Setor Alimentício: Investimento da Mixue
No setor alimentício, um destaque é a Mixue, uma rede chinesa de fast-food que já superou grandes concorrentes globais como McDonald’s, Starbucks, Subway e KFC em número total de lojas. A Mixue planeja investir R$ 3,2 bilhões no Brasil, começando com a abertura de sua primeira unidade em São Paulo. Além disso, a rede está prevista para construir uma fábrica própria, com a expectativa de geração de 25 mil empregos até 2030. A marca se diferencia ao oferecer preços até 40% mais baixos que os de concorrentes premium, além de um cardápio diversificado que inclui sorvetes, chás e “bubbles”. Roberto Kanter, professor da FGV, avalia que "a grande vantagem competitiva da Mixue é seu modelo verticalizado de produção, que reduz custos e garante controle total da cadeia. O desafio será adaptar seus produtos aos gostos locais".
Meituan e o Setor de Delivery
Outra movimentação significativa vem da Meituan, uma gigante chinesa de delivery, proprietária do aplicativo Keeta, que anunciou um investimento de R$ 5,6 bilhões a ser realizado nos próximos cinco anos. A empresa planeja criar uma base com 100 mil entregadores parceiros e abrir um centro de atendimento no Nordeste do Brasil, gerando cerca de 4 mil empregos indiretos. Segundo Tony Qiu, CEO da Keeta, "nosso objetivo é dobrar o número de usuários de delivery no Brasil em cinco anos, atingindo 120 milhões de pessoas. O brasileiro faz, em média, três pedidos por mês, enquanto na China esse número chega a seis".
Iniciativas no Setor Financeiro
O setor financeiro também tem atraído a atenção das empresas chinesas. A UnionPay, maior bandeira de cartões da China e concorrente direta de Visa e Mastercard, iniciou suas operações no Brasil em parceria com a fintech Left e a TecBan. Essa parceria integra a UnionPay à rede Banco24Horas, permitindo saques em mais de 24 mil caixas eletrônicos.
Novas Relações Sino-Brasileiras
Esses investimentos sinalizam uma nova fase nas relações entre China e Brasil.
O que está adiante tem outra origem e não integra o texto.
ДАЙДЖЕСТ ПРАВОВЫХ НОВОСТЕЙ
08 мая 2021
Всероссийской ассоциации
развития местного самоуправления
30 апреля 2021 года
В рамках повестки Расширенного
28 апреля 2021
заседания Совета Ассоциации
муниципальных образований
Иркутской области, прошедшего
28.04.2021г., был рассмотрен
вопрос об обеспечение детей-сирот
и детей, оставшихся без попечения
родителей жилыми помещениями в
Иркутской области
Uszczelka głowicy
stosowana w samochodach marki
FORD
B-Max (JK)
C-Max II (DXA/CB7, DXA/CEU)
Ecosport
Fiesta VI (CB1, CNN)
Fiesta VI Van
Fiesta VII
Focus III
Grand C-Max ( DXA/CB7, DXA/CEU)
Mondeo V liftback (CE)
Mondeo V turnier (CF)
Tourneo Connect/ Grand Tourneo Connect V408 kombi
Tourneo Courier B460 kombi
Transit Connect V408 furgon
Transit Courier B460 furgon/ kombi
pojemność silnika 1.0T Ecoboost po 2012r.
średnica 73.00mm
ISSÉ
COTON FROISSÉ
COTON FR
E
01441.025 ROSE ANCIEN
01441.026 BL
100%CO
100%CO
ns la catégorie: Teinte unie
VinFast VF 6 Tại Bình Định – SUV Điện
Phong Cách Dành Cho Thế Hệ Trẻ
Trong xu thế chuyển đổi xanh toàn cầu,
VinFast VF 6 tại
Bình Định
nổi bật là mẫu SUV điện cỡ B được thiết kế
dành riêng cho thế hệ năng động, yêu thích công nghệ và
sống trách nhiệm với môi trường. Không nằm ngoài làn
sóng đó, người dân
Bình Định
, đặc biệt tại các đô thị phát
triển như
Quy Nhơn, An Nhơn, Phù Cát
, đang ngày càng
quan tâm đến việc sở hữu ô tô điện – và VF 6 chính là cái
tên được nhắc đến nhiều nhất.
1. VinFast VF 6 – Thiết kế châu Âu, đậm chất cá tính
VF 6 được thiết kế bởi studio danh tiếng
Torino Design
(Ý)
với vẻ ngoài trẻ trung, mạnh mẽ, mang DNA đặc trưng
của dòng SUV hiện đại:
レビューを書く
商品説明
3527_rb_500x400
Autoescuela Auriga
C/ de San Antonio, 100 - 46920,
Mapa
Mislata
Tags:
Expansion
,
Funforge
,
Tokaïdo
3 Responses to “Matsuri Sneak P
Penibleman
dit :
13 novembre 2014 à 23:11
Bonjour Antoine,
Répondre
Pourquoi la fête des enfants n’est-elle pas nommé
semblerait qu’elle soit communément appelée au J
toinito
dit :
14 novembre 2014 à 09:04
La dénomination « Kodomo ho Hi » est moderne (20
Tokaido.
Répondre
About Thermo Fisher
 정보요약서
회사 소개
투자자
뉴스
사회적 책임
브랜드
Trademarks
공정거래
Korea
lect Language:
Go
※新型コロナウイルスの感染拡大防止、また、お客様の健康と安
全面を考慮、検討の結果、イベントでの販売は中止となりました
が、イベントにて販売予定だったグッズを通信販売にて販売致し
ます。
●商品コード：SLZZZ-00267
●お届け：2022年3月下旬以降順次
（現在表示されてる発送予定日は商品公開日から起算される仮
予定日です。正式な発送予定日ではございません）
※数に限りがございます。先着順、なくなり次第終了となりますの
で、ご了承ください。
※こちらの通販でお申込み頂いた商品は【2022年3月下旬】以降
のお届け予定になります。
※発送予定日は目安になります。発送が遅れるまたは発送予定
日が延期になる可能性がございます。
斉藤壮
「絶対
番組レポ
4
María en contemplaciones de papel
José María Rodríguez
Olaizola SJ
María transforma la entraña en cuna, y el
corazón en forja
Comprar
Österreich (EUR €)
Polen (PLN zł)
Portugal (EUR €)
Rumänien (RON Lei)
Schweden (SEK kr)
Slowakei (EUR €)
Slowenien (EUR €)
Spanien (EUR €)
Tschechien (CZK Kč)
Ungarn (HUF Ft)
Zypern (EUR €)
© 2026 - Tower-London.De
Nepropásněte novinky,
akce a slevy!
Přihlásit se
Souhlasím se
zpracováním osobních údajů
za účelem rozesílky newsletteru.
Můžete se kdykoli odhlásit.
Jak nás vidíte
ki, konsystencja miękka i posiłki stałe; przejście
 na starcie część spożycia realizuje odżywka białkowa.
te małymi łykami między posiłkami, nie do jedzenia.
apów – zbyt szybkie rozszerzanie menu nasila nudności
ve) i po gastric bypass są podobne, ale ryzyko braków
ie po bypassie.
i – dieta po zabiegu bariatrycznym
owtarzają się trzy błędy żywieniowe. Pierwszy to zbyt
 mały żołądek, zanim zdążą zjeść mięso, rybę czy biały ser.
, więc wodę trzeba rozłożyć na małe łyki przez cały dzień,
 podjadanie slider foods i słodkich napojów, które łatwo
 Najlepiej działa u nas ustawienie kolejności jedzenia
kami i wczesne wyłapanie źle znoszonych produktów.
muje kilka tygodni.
A China deixa de ser apenas uma fornecedora de capital e infraestrutura, passando a atuar como um player central no consumo, na tecnologia e nos serviços do país. Essa estratégia reflete o crescente interesse em explorar o potencial de um mercado com mais de 200 milhões de consumidores, reforçando os laços econômicos entre essas duas potências emergentes.
A atual dinâmica econômica enfatiza o Brasil como um polo estratégico para investimentos, especialmente em setores conectados ao consumo interno e à inovação tecnológica. O crescimento das empresas chinesas no Brasil evidencia a percepção de que o país continua a ser um destino atraente para investidores estrangeiros, mesmo em tempos de taxas de juros elevadas e incertezas geopolíticas.